Reference implementations exist in multiple ecosystems: the canonical Java implementation in the ASF Java stack, a high-performance C++ implementation used by Apache Arrow and DuckDB, and language bindings for Python via libraries such as pyarrow and fastparquet. Other implementations include Rust libraries backed by contributors from DataFusion and Ballista, Go implementations used in projects like InfluxData and cloud native tools, and .NET bindings for Microsoft-centric stacks. These implementations enable integrations with data systems such as Snowflake, Google BigQuery, Amazon Redshift, and orchestration platforms like Apache Airflow.

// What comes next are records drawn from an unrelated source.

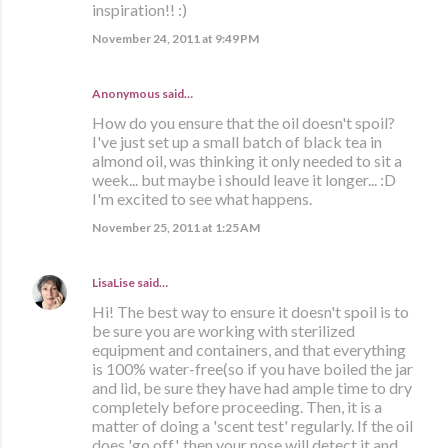
inspiration!! :)
November 24, 2011 at 9:49 PM
Anonymous said…
How do you ensure that the oil doesn't spoil?
I've just set up a small batch of black tea in
almond oil, was thinking it only needed to sit a
week... but maybe i should leave it longer... :D
I'm excited to see what happens.
November 25, 2011 at 1:25 AM
LisaLise
said…
Hi! The best way to ensure it doesn't spoil is to
be sure you are working with sterilized
equipment and containers, and that everything
is 100% water-free(so if you have boiled the jar
and lid, be sure they have had ample time to dry
completely before proceeding. Then, it is a
matter of doing a 'scent test' regularly. If the oil
does 'go off', then your nose will detect it and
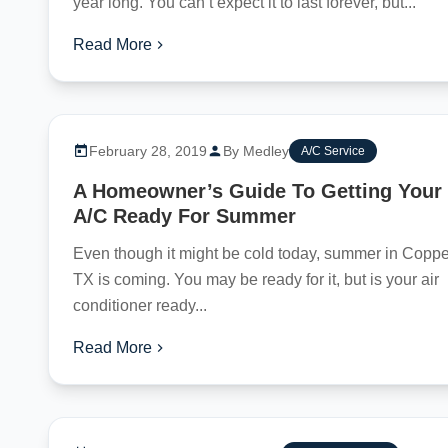
year long. You can’t expect it to last forever, but...
Read More
February 28, 2019
By Medley
A/C Service
A Homeowner’s Guide To Getting Your
A/C Ready For Summer
Even though it might be cold today, summer in Coppel
TX is coming. You may be ready for it, but is your air
conditioner ready...
Read More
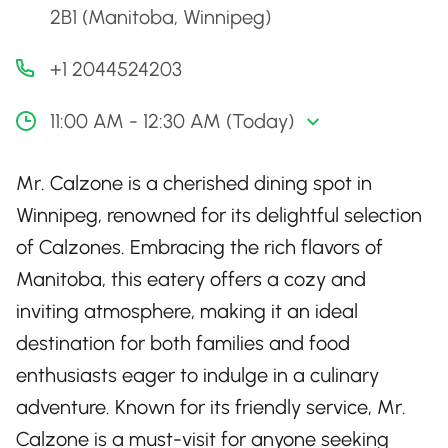
2B1 (Manitoba, Winnipeg)
+1 2044524203
11:00 AM - 12:30 AM (Today)
Mr. Calzone is a cherished dining spot in
Winnipeg, renowned for its delightful selection
of Calzones. Embracing the rich flavors of
Manitoba, this eatery offers a cozy and
inviting atmosphere, making it an ideal
destination for both families and food
enthusiasts eager to indulge in a culinary
adventure. Known for its friendly service, Mr.
Calzone is a must-visit for anyone seeking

Parquet is optimized for analytics workloads in environments including Hadoop, AWS Glue, and GCP where columnar storage reduces I/O for aggregation and group-by queries executed by engines like Apache Spark and Presto. Typical use cases include data lake storage for organizations such as Netflix and Airbnb, ETL pipelines orchestrated by Apache NiFi or Airflow, and machine learning feature stores connected to Kubeflow or Tecton. Performance benefits stem from block-level compression with algorithms like Snappy and Zstandard, dictionary encodings leveraged by ClickHouse-style analytics, and compatibility with vectorized execution in Apache Arrow enabling low-latency reads for OLAP workloads.
Parquet integrates with metadata services and catalogs including Apache Hive Metastore, AWS Glue Data Catalog, and Google Cloud Data Catalog to enable schema discovery and governance in platforms such as Databricks and Cloudera Data Platform. It is supported by query engines including Presto, Trino, Apache Impala, and Apache Spark SQL, and by storage layers like HDFS, Amazon S3, and Google Cloud Storage. Ecosystem tooling such as Delta Lake, Apache Hudi, and Apache Iceberg often use Parquet as an on-disk representation while adding transactional semantics, compaction, and time-travel features.

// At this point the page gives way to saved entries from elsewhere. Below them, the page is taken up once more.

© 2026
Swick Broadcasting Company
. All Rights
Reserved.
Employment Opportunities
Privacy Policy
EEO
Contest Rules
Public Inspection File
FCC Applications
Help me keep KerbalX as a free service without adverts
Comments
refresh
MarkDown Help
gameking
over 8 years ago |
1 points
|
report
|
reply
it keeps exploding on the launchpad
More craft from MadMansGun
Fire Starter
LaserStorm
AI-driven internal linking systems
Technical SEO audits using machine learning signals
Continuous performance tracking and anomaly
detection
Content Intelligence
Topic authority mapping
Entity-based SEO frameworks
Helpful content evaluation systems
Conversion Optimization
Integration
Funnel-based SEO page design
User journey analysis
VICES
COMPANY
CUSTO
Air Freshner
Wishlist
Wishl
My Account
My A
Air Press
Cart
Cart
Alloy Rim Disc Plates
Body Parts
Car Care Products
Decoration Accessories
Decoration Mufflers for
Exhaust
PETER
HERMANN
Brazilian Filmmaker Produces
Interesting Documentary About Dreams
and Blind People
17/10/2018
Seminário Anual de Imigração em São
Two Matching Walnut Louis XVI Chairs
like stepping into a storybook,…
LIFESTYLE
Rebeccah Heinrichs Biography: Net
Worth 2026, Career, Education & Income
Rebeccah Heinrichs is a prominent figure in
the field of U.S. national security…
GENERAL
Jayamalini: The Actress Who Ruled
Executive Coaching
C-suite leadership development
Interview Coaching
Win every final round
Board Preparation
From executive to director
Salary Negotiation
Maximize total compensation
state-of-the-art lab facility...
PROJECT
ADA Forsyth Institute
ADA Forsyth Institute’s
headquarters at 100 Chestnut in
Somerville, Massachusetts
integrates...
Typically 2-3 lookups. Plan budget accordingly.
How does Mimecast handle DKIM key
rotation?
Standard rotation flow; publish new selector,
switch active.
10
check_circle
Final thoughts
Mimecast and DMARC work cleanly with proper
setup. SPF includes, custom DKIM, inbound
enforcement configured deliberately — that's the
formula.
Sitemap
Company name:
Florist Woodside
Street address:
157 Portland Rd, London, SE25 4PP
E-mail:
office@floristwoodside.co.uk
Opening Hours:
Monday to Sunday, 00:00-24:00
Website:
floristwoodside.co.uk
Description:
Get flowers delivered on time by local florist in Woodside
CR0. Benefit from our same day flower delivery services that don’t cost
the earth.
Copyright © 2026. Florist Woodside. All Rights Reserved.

Parquet files themselves are plaintext binary containers; access controls rely on infrastructure-level mechanisms such as Apache Ranger, IAM, and Google Cloud IAM. Encryption-at-rest and client-side encryption are implemented by storage providers like Amazon S3 and Google Cloud Storage or by encryption layers in systems like Hadoop Key Management Server and HashiCorp Vault. Metadata stored in Parquet footers can leak schema-level information, so organizations such as IBM and Microsoft recommend catalog-level access controls and schema redaction in governance tools like Apache Atlas and AWS Lake Formation to mitigate privacy risks.